§ Extracted information:
+++
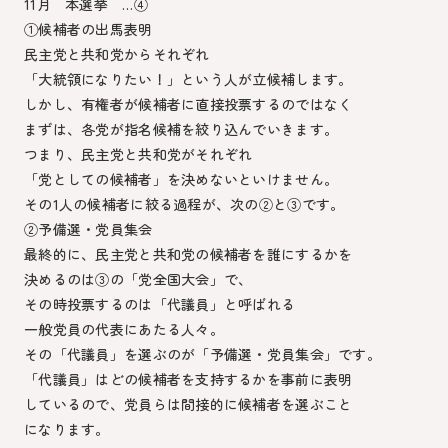
11月 本選挙 …④
①候補者の出馬表明
民主党と共和党からそれぞれ
「大統領になりたい！」という人が立候補します。
しかし、有権者が候補者に直接投票するのではなく
まずは、各党が指名候補を絞り込んでいきます。
つまり、民主党と共和党がそれぞれ
「党としての候補者」を決めないといけません。
その1人の候補者に絞る過程が、次の②と③です。
②予備選・党員集会
最終的に、民主党と共和党の候補者を誰にするかを
決めるのは③の「党全国大会」で、
その時投票するのは「代議員」と呼ばれる
一般党員の代表にあたる人々。
その「代議員」を選ぶのが「予備選・党員集会」です。
「代議員」はどの候補者を支持するかを事前に表明
しているので、党員らは間接的に候補者を選ぶこと
になります。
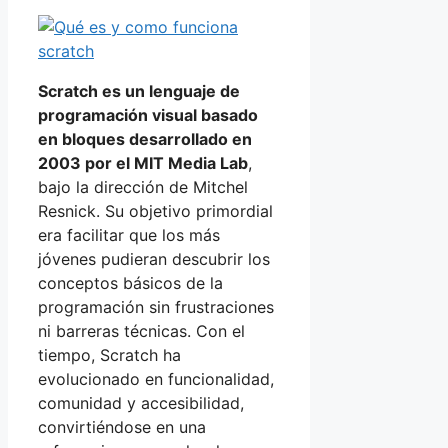
Scratch es un lenguaje de
programación visual basado
en bloques desarrollado en
2003 por el MIT Media Lab
,
bajo la dirección de Mitchel
Resnick. Su objetivo primordial
era facilitar que los más
jóvenes pudieran descubrir los
conceptos básicos de la
programación sin frustraciones
ni barreras técnicas. Con el
tiempo, Scratch ha
evolucionado en funcionalidad,
comunidad y accesibilidad,
convirtiéndose en una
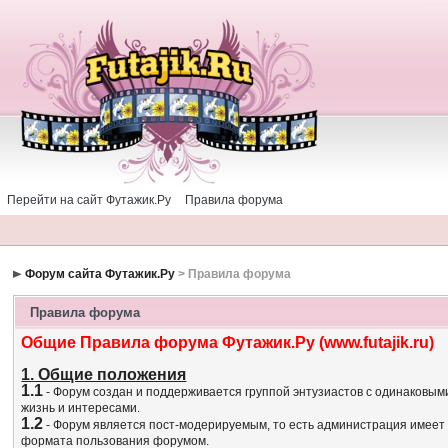
Перейти на сайт Футажик.Ру
Правила форума
Форум сайта Футажик.Ру
> Правила форума
Правила форума
Общие Правила форума Футажик.Ру (www.futajik.ru)
1. Общие положения
1.1
- Форум создан и поддерживается группой энтузиастов с одинаковым
жизнь и интересами.
1.2
- Форум является пост-модерируемым, то есть администрация имеет
формата пользования форумом.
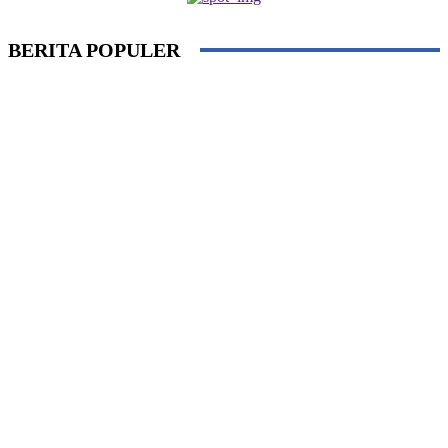
BERITA POPULER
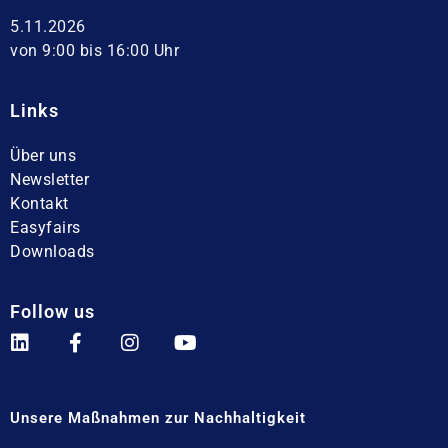
5.11.2026
von 9:00 bis 16:00 Uhr
Links
Über uns
Newsletter
Kontakt
Easyfairs
Downloads
Follow us
Unsere Maßnahmen zur Nachhaltigkeit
+++
§ About this exercise: Starting from the first line of the listing above, write out every line exactly through the one containing "Scratch es un lenguaje de", and drop the pictures.

§ Task response:
11月 本選挙 …④
①候補者の出馬表明
民主党と共和党からそれぞれ
「大統領になりたい！」という人が立候補します。
しかし、有権者が候補者に直接投票するのではなく
まずは、各党が指名候補を絞り込んでいきます。
つまり、民主党と共和党がそれぞれ
「党としての候補者」を決めないといけません。
その1人の候補者に絞る過程が、次の②と③です。
②予備選・党員集会
最終的に、民主党と共和党の候補者を誰にするかを
決めるのは③の「党全国大会」で、
その時投票するのは「代議員」と呼ばれる
一般党員の代表にあたる人々。
その「代議員」を選ぶのが「予備選・党員集会」です。
「代議員」はどの候補者を支持するかを事前に表明
しているので、党員らは間接的に候補者を選ぶこと
になります。
Scratch es un lenguaje de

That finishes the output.